Relevant past context:
{relevant_history}
Current question: {input}
Provide a helpful response, taking into account the past context where relevant."""
)
chain = ConversationChain(
llm=llm,
memory=vector_memory,
prompt=prompt_template,
verbose=True,
)
response = chain.invoke({"input": "How should I handle Kafka consumer rebalancing?"})
print(response["response"])
# Should reference Alice's previous confusion about partition assignment
Production Vector Store Options
| Vector Store | Best For | Hosting |
|---|---|---|
| Chroma | Development, local use | Local / self-hosted |
| Pinecone | Production SaaS, large scale | Managed cloud |
| Weaviate | Hybrid search, GraphQL API | Self-hosted / cloud |
| pgvector | Already using PostgreSQL | Self-hosted |
| Qdrant | High performance, filtering | Self-hosted / cloud |
| FAISS | In-memory, no persistence needed | Local |
For most production applications, pgvector (if you're already on PostgreSQL) or Pinecone (if you want a fully managed solution) are the pragmatic choices.
Hybrid Memory Architecture
Combine vector store (semantic long-term) with buffer (recent exact) memory for the best results:
from langchain.memory import CombinedMemory, ConversationBufferWindowMemory
# Recent exact context (last 5 turns)
buffer_memory = ConversationBufferWindowMemory(
k=5,
memory_key="recent_history",
return_messages=True,
)
# Semantic long-term context
vector_memory = VectorStoreRetrieverMemory(
retriever=retriever,
memory_key="relevant_history",
)
# Combine both
combined_memory = CombinedMemory(memories=[buffer_memory, vector_memory])

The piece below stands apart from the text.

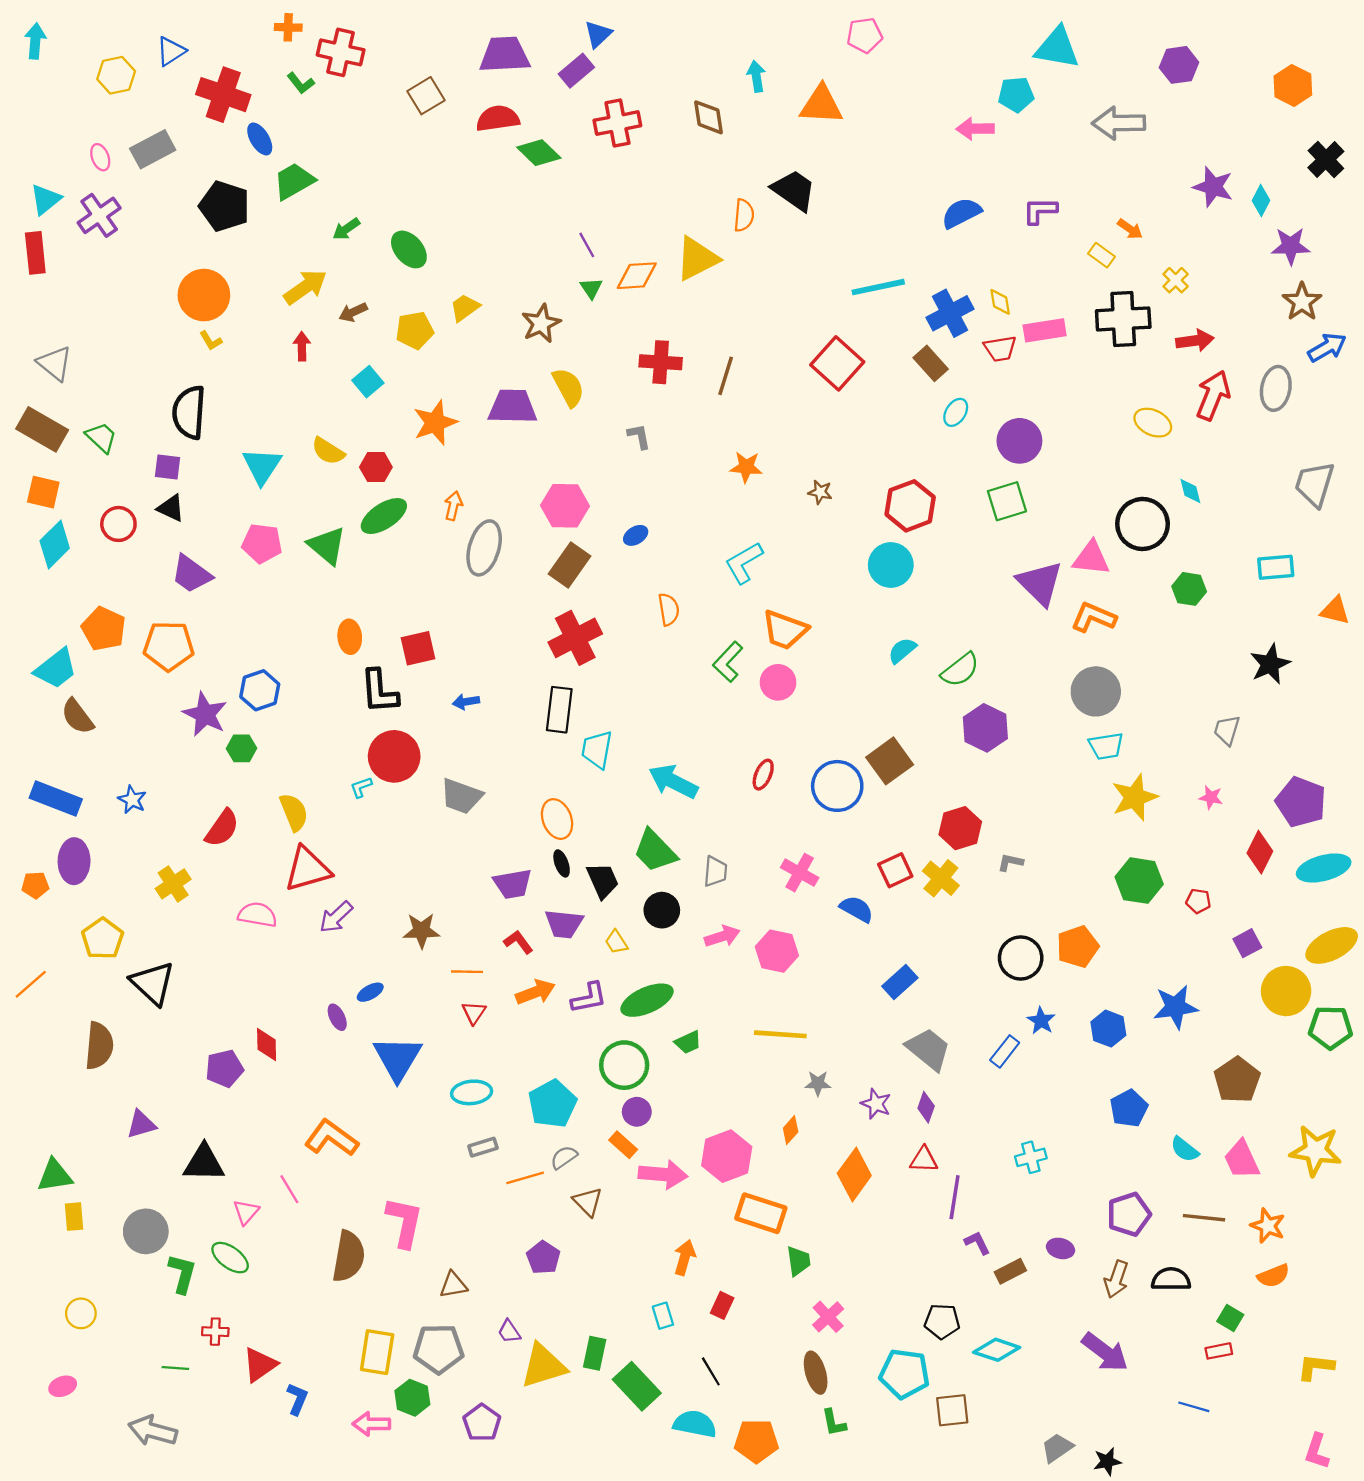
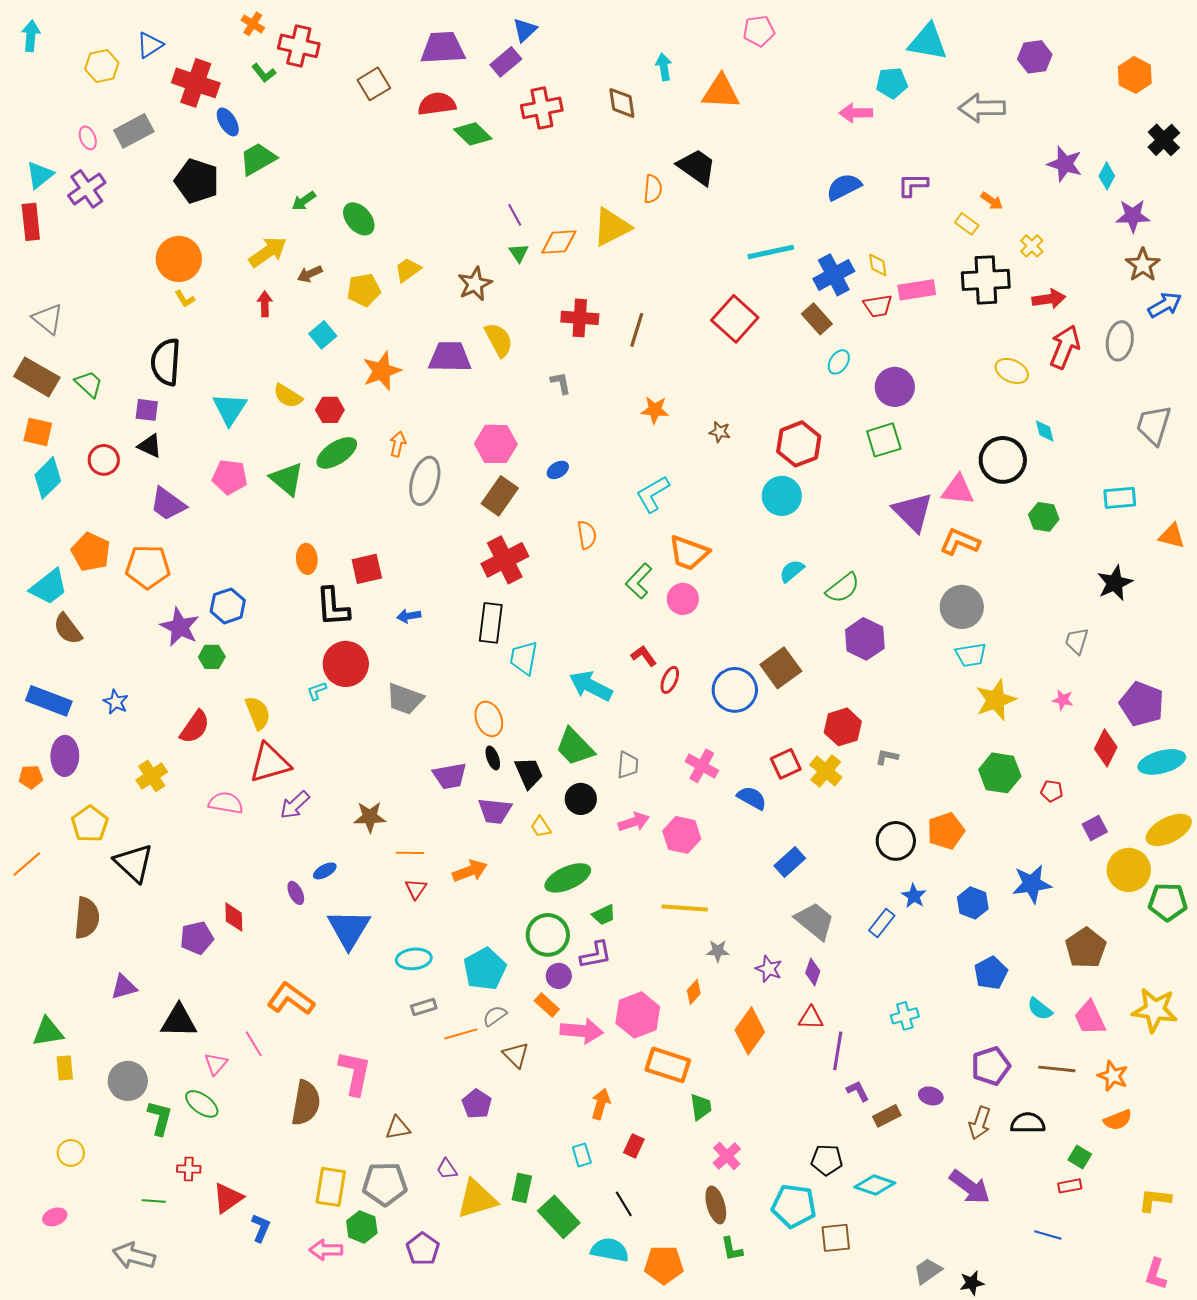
orange cross: (288, 27) -> (253, 24), turned 30
red L-shape: (518, 942) -> (644, 656), moved
purple L-shape: (589, 998) -> (596, 955), moved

# Prompt uses both memory types
combined_prompt = PromptTemplate(
input_variables=["recent_history", "relevant_history", "input"],
template="""Relevant past context:
{relevant_history}
Recent conversation:
{recent_history}
User: {input}
Assistant:"""
)
This pattern gives you the precision of exact recent context plus the breadth of semantic long-term retrieval — with bounded token usage regardless of conversation length.